Exact copies of all the entries are needed.

**AVAILABLE DATA**
★ ★ ★ ★ ★ ★ ★

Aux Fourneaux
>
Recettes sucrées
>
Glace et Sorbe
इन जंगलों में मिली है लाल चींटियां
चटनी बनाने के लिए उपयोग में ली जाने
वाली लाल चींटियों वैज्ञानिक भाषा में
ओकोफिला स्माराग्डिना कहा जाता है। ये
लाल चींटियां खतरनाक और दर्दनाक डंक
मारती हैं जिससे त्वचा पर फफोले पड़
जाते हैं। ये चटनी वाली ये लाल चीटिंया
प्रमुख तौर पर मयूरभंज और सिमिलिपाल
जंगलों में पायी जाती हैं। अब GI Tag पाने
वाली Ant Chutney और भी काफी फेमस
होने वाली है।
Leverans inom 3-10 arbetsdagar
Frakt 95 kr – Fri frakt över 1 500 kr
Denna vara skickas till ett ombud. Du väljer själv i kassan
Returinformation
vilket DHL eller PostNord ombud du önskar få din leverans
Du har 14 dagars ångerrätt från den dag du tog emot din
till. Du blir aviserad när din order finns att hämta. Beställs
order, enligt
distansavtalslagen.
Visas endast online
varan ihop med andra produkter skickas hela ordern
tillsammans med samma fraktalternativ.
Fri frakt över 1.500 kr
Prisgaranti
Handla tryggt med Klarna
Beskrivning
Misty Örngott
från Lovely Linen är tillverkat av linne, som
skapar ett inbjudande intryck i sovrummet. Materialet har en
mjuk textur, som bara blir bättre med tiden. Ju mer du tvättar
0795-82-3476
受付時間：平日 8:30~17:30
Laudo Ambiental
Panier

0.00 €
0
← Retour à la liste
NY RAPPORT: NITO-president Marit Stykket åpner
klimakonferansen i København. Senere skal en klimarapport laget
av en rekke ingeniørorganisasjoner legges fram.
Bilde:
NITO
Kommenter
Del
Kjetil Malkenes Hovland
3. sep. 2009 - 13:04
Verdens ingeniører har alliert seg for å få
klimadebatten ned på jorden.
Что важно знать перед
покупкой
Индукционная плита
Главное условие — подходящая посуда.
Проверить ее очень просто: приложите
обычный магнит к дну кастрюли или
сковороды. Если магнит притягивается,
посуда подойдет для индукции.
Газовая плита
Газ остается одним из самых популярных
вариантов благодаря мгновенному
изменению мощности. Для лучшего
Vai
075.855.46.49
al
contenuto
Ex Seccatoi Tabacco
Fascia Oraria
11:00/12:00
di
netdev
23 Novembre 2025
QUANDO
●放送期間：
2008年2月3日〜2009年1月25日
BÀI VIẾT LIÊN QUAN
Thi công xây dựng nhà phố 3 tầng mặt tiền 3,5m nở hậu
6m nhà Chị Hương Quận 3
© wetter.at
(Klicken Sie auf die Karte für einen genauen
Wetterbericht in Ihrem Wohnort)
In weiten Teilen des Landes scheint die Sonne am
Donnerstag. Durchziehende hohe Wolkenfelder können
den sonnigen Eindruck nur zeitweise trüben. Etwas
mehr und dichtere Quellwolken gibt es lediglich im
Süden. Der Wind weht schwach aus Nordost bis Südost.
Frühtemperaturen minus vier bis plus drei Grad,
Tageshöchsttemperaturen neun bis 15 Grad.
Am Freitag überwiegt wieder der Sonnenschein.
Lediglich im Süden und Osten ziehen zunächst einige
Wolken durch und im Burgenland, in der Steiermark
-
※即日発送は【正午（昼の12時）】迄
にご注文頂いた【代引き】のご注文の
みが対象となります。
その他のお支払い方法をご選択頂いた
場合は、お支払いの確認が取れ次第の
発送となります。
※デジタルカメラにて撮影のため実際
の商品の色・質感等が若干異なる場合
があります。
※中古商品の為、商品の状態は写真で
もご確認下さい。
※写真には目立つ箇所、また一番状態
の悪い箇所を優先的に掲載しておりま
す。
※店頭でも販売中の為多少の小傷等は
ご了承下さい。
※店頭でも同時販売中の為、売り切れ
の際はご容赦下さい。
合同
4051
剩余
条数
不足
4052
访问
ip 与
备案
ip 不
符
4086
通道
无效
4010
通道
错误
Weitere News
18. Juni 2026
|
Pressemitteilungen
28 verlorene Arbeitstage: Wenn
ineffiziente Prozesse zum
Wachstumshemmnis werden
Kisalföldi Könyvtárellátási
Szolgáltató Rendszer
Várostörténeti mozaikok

★ ★ ★ ★ ★ ★ ★

**WRITTEN ANSWER**
Aux Fourneaux
>
Recettes sucrées
>
Glace et Sorbe
इन जंगलों में मिली है लाल चींटियां
चटनी बनाने के लिए उपयोग में ली जाने
वाली लाल चींटियों वैज्ञानिक भाषा में
ओकोफिला स्माराग्डिना कहा जाता है। ये
लाल चींटियां खतरनाक और दर्दनाक डंक
मारती हैं जिससे त्वचा पर फफोले पड़
जाते हैं। ये चटनी वाली ये लाल चीटिंया
प्रमुख तौर पर मयूरभंज और सिमिलिपाल
जंगलों में पायी जाती हैं। अब GI Tag पाने
वाली Ant Chutney और भी काफी फेमस
होने वाली है।
Leverans inom 3-10 arbetsdagar
Frakt 95 kr – Fri frakt över 1 500 kr
Denna vara skickas till ett ombud. Du väljer själv i kassan
Returinformation
vilket DHL eller PostNord ombud du önskar få din leverans
Du har 14 dagars ångerrätt från den dag du tog emot din
till. Du blir aviserad när din order finns att hämta. Beställs
order, enligt
distansavtalslagen.
Visas endast online
varan ihop med andra produkter skickas hela ordern
tillsammans med samma fraktalternativ.
Fri frakt över 1.500 kr
Prisgaranti
Handla tryggt med Klarna
Beskrivning
Misty Örngott
från Lovely Linen är tillverkat av linne, som
skapar ett inbjudande intryck i sovrummet. Materialet har en
mjuk textur, som bara blir bättre med tiden. Ju mer du tvättar
0795-82-3476
受付時間：平日 8:30~17:30
Laudo Ambiental
Panier

0.00 €
0
← Retour à la liste
NY RAPPORT: NITO-president Marit Stykket åpner
klimakonferansen i København. Senere skal en klimarapport laget
av en rekke ingeniørorganisasjoner legges fram.
Bilde:
NITO
Kommenter
Del
Kjetil Malkenes Hovland
3. sep. 2009 - 13:04
Verdens ingeniører har alliert seg for å få
klimadebatten ned på jorden.
Что важно знать перед
покупкой
Индукционная плита
Главное условие — подходящая посуда.
Проверить ее очень просто: приложите
обычный магнит к дну кастрюли или
сковороды. Если магнит притягивается,
посуда подойдет для индукции.
Газовая плита
Газ остается одним из самых популярных
вариантов благодаря мгновенному
изменению мощности. Для лучшего
Vai
075.855.46.49
al
contenuto
Ex Seccatoi Tabacco
Fascia Oraria
11:00/12:00
di
netdev
23 Novembre 2025
QUANDO
●放送期間：
2008年2月3日〜2009年1月25日
BÀI VIẾT LIÊN QUAN
Thi công xây dựng nhà phố 3 tầng mặt tiền 3,5m nở hậu
6m nhà Chị Hương Quận 3
© wetter.at
(Klicken Sie auf die Karte für einen genauen
Wetterbericht in Ihrem Wohnort)
In weiten Teilen des Landes scheint die Sonne am
Donnerstag. Durchziehende hohe Wolkenfelder können
den sonnigen Eindruck nur zeitweise trüben. Etwas
mehr und dichtere Quellwolken gibt es lediglich im
Süden. Der Wind weht schwach aus Nordost bis Südost.
Frühtemperaturen minus vier bis plus drei Grad,
Tageshöchsttemperaturen neun bis 15 Grad.
Am Freitag überwiegt wieder der Sonnenschein.
Lediglich im Süden und Osten ziehen zunächst einige
Wolken durch und im Burgenland, in der Steiermark
-
※即日発送は【正午（昼の12時）】迄
にご注文頂いた【代引き】のご注文の
みが対象となります。
その他のお支払い方法をご選択頂いた
場合は、お支払いの確認が取れ次第の
発送となります。
※デジタルカメラにて撮影のため実際
の商品の色・質感等が若干異なる場合
があります。
※中古商品の為、商品の状態は写真で
もご確認下さい。
※写真には目立つ箇所、また一番状態
の悪い箇所を優先的に掲載しておりま
す。
※店頭でも販売中の為多少の小傷等は
ご了承下さい。
※店頭でも同時販売中の為、売り切れ
の際はご容赦下さい。
合同
4051
剩余
条数
不足
4052
访问
ip 与
备案
ip 不
符
4086
通道
无效
4010
通道
错误
Weitere News
18. Juni 2026
|
Pressemitteilungen
28 verlorene Arbeitstage: Wenn
ineffiziente Prozesse zum
Wachstumshemmnis werden
Kisalföldi Könyvtárellátási
Szolgáltató Rendszer
Várostörténeti mozaikok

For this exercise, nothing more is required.